Professeur-docteur A. SVOBODA,

rédacteur de la Tagespost. »


Cette lettre témoignait peut-être en faveur du talent déjà visible dans l’envoi de Rosegger, mais certainement plus encore en faveur de la bienveillance innée, de l’ouverture généreuse du cœur chez son correspondant ; car il est rare, on l’avouera, que la première démarche d’un débutant, si mal en situation de s’aider lui-même, rencontre un pareil accueil. Et, par une assez exceptionnelle intervention de la Justice distributive dans les choses de ce monde, non seulement cet encouragement, toujours si hasardeux en présence d’une prétendue vocation littéraire a, pour une fois, réussi : mais encore le docteur Svoboda, d’ailleurs publiciste estimé et polygraphe fécond, fit pourtant davantage pour sa réputation par ces quelques lignes sorties du cœur que par tout le reste de ses écrits. Lorsqu’il fêta, le 26 janvier 1898, son soixante-dixième anniversaire, il se vit complimenter cordialement, dans la presse allemande tout entière, sous ce titre significatif : « Celui qui a découvert Rosegger, der Entdecker Roseggers. »

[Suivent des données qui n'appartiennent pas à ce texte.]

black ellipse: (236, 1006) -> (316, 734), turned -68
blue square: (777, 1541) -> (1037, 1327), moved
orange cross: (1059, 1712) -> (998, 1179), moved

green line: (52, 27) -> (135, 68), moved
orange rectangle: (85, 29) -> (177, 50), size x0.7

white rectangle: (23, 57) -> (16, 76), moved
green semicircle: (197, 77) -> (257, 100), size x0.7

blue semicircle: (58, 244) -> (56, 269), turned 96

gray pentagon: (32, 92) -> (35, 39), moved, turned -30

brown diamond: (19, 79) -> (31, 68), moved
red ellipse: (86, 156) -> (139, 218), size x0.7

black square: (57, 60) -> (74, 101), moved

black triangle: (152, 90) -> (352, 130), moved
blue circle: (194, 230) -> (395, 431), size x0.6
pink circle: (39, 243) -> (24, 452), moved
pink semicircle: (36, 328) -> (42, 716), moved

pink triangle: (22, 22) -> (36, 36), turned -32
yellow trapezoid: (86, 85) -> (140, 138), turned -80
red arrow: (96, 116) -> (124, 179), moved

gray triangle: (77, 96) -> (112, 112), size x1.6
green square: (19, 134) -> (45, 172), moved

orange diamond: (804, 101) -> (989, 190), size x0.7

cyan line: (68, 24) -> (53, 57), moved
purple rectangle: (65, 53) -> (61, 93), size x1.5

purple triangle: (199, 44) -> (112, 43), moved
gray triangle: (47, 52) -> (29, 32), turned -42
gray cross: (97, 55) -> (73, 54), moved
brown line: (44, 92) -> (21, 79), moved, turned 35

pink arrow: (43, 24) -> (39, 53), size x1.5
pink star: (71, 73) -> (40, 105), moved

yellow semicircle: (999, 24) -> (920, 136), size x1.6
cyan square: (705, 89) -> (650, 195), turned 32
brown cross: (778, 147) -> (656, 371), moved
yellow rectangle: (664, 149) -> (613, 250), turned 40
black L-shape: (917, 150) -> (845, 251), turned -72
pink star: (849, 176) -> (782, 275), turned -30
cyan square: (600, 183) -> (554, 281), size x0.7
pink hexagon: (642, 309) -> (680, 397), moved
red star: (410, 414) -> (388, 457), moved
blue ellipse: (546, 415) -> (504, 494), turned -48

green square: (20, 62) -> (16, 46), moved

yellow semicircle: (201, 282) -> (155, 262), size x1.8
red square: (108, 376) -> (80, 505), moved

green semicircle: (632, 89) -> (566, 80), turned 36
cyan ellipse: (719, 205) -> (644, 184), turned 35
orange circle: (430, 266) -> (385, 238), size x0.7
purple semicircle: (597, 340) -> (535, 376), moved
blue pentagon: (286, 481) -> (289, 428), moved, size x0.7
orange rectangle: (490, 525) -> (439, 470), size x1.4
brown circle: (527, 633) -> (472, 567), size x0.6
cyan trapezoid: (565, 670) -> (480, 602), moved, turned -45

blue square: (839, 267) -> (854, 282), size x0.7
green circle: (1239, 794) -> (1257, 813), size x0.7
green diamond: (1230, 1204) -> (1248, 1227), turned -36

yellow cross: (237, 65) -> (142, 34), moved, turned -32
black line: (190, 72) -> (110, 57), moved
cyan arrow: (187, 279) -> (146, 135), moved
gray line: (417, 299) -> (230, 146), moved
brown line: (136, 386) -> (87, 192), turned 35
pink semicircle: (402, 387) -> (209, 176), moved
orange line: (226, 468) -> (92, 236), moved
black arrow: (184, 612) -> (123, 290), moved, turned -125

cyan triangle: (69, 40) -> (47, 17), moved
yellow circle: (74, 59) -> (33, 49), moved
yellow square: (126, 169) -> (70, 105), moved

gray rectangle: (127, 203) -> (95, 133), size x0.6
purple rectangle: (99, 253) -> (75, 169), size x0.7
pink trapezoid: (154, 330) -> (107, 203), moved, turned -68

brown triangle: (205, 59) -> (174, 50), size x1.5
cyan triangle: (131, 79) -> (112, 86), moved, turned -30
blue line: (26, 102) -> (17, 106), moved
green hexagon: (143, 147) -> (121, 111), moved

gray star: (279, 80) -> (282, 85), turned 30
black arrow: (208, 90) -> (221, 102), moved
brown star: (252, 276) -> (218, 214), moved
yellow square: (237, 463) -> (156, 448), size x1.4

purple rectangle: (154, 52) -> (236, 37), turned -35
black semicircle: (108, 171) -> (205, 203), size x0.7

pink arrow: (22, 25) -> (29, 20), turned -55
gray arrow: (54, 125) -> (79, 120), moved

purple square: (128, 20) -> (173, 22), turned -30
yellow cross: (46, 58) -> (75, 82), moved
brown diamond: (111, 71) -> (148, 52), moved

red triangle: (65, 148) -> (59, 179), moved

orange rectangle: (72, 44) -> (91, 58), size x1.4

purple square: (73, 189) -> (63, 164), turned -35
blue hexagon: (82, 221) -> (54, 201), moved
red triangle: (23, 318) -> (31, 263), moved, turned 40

Ce protégé, à l’égard de qui sa bienveillance tendre, solide, sincère jusqu’à la sévérité, et toujours pleinement désintéressée, ne devait jamais se démentir, songea tout d’abord avec effroi aux moyens de répondre à son invitation et de lui faire parvenir le paquet déjà si volumineux de ses écrits ; plus de quinze livres pesant de littérature ? Par bonheur, le parrain de Pierre, appelé à Grätz pour affaires, se disposait à se rendre de son pied léger dans la métropole, éloignée de seize lieues, et voulut bien se charger du précieux fardeau : « Le brave homme s’effraya pourtant à l’aspect de la charge que je lui imposais : Allons, au nom de Dieu, dit-il enfin, si tu as pu porter tout ce fatras dans ta tête, je le porterai bien aussi sur mes épaules. Alors, s’étant muni d’une hotte, il chargea le tout, et je suivis des yeux mon messager qui, presque courbé en deux sous le poids, emportait, par le sentier pierreux, toutes mes élucubrations, pour disparaître enfin dans l’ombre des pins. »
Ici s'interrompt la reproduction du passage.